1. O entendimento pacífico desta Corte é de que o trancamento da
ação penal pela via do habeas corpus e do recurso em habeas corpus é
medida de exceção, que só é admissível quando emerge dos autos, sem
a necessidade de exame valorativo do conjunto fático ou probatório,
que há imputação de fato penalmente atípico, a inexistência de
qualquer elemento indiciário demonstrativo de autoria e
materialidade do delito, a extinção da punibilidade ou, ainda, a
inépcia da denúncia.
2. A tipificação dos crimes de patrocínio simultâneo e de
tergiversação pressupõe a realização de atos concretos de defesa de
ambas as partes contrárias em uma mesma causa. Doutrina. Na espécie,
embora as denúncias tenham mencionado o ajuizamento de duas ações
judiciais (mandado de segurança e na ação civil pública) pelo
Recorrente, na condição de Procurador do Município de Bocaina/PI,
não indicam atos concretos de defesa praticados em favor da parte
conflitante, composta pelo Município de Bocaina/PI e o seu gestor à
época dos fatos.
3. Quanto ao mandado de segurança, foi ressaltado na denúncia que o
Município de Bocaina/PI apresentou defesa por meio de outros
procuradores municipais que, inclusive, sustentaram a inviabilidade
de o Recorrente advogar contra o ente público "empregador". Em
relação à ação civil pública, foi destacado, de forma vaga, que a
"própria Procuradoria do Município de Bocaina-PI apresentou
resposta", oportunidade em que, também, foi alegada a ilegitimidade
do Recorrente, desta feita para o ajuizamento da ação coletiva. Os
documentos juntados aos autos evidenciam que as defesas nas
referidas ações judiciais foram realizadas por outros procuradores
municipais, inclusive o Procurador-Geral do Município e o
Subprocurador-Geral.
4. Diante do ajuizamento de ações judiciais pelo Recorrente em
detrimento do Município de Bocaina/PI e do ex-gestor, o Ministério
Público se pautou apenas na sua condição de Procurador do mesmo
município para inferir a realização de defesa sucessiva ou
simultânea de interesses contrários, deixando de indicar a prática
de atos concretos em favor de ambas as Partes.

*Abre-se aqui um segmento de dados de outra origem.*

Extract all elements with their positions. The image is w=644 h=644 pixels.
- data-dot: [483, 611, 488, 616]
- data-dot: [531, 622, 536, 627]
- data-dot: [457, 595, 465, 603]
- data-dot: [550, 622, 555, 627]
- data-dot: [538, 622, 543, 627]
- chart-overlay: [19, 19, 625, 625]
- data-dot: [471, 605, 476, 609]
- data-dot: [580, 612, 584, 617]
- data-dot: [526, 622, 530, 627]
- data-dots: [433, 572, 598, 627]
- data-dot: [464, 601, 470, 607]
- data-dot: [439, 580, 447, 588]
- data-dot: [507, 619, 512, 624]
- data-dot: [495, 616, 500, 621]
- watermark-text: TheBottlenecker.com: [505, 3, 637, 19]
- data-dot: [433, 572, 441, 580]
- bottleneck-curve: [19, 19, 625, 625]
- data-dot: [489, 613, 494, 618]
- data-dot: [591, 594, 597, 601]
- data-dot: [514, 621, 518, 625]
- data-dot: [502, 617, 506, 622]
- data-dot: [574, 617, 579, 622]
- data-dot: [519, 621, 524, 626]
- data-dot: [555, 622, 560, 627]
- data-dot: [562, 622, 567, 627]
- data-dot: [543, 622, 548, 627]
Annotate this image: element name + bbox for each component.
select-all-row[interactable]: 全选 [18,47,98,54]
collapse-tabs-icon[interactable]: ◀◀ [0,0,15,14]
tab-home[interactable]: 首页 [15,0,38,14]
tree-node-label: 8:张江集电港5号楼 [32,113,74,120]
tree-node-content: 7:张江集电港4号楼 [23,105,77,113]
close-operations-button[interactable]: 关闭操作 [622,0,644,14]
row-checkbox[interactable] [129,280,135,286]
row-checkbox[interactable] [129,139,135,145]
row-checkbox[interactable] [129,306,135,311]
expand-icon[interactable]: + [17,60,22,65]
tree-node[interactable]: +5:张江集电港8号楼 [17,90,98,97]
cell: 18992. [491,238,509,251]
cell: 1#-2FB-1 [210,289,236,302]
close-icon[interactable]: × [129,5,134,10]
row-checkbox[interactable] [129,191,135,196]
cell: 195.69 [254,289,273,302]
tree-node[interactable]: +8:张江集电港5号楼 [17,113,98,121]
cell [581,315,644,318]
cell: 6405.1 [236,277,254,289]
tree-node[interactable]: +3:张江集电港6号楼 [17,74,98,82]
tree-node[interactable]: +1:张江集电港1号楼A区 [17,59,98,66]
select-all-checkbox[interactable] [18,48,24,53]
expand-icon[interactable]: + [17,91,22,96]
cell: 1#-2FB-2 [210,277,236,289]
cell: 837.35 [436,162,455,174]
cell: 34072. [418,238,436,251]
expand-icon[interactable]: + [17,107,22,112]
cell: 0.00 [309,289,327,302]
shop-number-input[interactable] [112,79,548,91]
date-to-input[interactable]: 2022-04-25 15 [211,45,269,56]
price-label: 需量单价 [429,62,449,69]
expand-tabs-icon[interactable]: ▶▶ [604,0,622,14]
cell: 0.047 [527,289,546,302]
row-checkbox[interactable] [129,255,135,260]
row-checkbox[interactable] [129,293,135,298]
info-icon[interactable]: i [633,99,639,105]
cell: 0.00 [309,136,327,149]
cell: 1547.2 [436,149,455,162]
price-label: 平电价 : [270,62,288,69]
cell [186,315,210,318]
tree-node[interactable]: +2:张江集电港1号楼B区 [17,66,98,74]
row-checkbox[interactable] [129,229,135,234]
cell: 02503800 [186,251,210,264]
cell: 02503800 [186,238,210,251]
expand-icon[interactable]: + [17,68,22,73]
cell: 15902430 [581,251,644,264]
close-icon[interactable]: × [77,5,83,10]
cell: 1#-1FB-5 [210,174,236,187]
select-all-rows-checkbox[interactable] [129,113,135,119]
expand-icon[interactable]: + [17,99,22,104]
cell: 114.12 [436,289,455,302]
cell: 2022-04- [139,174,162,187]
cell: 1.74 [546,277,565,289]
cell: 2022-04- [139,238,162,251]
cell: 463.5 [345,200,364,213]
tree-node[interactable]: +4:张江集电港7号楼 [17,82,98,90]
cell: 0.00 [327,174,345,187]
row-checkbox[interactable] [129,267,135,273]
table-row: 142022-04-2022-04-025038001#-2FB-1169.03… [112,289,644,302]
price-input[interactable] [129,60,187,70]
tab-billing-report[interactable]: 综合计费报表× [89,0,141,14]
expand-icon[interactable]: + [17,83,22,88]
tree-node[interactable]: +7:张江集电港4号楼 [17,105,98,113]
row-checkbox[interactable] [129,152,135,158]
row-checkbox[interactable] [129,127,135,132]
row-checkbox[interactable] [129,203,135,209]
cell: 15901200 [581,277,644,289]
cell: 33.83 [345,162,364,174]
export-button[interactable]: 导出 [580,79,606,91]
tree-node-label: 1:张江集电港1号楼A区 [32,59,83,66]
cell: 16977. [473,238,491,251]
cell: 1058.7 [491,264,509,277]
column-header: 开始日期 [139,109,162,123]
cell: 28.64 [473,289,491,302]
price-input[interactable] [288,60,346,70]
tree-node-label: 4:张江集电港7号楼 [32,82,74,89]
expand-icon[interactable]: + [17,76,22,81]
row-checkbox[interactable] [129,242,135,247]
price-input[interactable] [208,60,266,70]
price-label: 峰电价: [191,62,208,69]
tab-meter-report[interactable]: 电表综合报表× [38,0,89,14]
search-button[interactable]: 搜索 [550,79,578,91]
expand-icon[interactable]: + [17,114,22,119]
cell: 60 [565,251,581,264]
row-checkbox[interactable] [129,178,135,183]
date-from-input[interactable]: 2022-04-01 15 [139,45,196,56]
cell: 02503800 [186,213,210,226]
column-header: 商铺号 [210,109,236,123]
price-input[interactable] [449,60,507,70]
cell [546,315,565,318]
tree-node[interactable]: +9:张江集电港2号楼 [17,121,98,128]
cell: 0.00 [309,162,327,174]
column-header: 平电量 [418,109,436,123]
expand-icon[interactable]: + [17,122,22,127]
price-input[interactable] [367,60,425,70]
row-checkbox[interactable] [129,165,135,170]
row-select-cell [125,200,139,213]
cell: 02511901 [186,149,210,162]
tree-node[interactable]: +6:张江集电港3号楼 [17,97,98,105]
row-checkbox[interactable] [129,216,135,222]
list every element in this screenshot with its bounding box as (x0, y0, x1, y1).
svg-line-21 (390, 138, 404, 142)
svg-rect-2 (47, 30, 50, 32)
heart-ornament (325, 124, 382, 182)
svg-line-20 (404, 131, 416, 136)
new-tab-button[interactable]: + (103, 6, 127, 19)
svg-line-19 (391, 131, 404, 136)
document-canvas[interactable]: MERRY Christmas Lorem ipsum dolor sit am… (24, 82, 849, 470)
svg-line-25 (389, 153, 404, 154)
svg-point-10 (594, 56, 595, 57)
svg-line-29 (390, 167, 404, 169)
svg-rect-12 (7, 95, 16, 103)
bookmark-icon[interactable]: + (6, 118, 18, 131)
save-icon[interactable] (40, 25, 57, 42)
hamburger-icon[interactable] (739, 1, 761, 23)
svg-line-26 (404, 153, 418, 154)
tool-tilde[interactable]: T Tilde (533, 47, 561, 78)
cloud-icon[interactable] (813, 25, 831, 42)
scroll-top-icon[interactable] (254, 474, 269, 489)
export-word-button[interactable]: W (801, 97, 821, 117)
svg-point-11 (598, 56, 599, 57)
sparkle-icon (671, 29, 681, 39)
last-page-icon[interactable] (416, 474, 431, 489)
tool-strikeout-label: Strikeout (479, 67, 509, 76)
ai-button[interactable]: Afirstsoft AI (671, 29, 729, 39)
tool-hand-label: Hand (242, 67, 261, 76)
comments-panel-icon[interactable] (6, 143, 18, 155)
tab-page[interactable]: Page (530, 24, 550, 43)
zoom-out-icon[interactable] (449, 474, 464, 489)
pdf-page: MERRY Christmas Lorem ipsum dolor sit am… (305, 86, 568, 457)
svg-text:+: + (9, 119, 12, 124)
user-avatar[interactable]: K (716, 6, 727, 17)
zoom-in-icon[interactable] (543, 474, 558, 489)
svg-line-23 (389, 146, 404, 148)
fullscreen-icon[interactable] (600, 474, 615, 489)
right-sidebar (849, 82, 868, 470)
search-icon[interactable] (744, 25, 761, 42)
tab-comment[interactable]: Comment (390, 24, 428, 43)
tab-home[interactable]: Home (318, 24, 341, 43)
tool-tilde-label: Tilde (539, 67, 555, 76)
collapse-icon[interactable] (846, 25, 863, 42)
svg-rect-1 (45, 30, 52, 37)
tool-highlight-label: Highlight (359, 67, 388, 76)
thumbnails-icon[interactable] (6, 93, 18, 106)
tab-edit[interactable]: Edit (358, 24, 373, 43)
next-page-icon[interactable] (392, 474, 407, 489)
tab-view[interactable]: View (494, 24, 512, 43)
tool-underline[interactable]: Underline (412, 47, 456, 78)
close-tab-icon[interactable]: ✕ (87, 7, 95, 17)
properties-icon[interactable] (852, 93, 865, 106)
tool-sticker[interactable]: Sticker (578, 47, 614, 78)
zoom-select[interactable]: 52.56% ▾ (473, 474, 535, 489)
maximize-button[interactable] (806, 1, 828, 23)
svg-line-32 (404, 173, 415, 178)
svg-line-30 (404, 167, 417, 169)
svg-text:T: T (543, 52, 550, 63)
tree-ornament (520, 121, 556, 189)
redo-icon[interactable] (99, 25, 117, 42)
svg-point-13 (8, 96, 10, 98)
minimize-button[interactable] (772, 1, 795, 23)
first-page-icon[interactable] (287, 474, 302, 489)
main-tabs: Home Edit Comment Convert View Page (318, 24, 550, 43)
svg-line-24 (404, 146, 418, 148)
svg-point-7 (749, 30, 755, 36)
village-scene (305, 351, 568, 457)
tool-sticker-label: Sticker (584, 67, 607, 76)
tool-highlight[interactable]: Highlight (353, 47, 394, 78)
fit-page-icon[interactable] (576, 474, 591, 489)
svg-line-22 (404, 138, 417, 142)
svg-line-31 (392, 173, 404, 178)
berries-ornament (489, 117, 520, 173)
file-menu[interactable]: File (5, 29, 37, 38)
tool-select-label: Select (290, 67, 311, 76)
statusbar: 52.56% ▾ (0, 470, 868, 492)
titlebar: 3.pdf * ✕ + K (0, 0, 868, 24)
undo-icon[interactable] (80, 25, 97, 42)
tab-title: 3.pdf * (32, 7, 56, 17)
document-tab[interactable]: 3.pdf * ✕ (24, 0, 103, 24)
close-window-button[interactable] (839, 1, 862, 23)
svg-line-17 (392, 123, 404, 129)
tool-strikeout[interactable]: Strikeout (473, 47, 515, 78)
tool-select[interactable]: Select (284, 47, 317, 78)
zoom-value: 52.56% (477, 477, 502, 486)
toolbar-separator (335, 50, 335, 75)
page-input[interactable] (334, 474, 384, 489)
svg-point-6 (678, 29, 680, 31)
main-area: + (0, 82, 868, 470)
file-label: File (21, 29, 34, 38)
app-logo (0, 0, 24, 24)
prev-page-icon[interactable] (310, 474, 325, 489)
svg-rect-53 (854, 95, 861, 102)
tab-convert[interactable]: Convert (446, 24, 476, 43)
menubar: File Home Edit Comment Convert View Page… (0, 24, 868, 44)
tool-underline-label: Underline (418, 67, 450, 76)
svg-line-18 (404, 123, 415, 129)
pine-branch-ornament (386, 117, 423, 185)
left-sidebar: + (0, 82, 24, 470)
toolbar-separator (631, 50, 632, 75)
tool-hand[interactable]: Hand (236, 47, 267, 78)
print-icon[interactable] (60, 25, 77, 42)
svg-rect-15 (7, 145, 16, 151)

5. Nos termos do art. 41 do Código de Processo Penal, as denúncias
são ineptas, pois não foram explicitadas todas as circunstâncias dos
fatos criminosos, no caso, a prática de atos concretos em favor de
ambas as partes, circunstância indispensável para a caracterização
do delito de patrocínio simultâneo atribuído ao Recorrente.
6. O reconhecimento da inépcia das denúncias não importa em eximir o
Recorrente de responder por possível desvio ético-funcional oriundo
das referidas condutas, mas compete às instâncias administrativa e
civil a apuração dos fatos, sobretudo diante do caráter fragmentário
da esfera penal.
7. Recurso provido para trancar as ações penais por inépcia das
denúncias.
Decisão Completa
Vistos, relatados e discutidos estes autos, acordam os Ministros da
Sexta Turma do Superior Tribunal de Justiça, na conformidade dos
votos e das notas taquigráficas a seguir, por unanimidade, dar
provimento ao recurso ordinário, nos termos do voto da Sra. Ministra
Relatora. Os Srs. Ministros Sebastião Reis Júnior, Rogerio Schietti
Cruz, Antonio Saldanha Palheiro e Olindo Menezes (Desembargador
Convocado do TRF 1ª Região) votaram com a Sra. Ministra Relatora.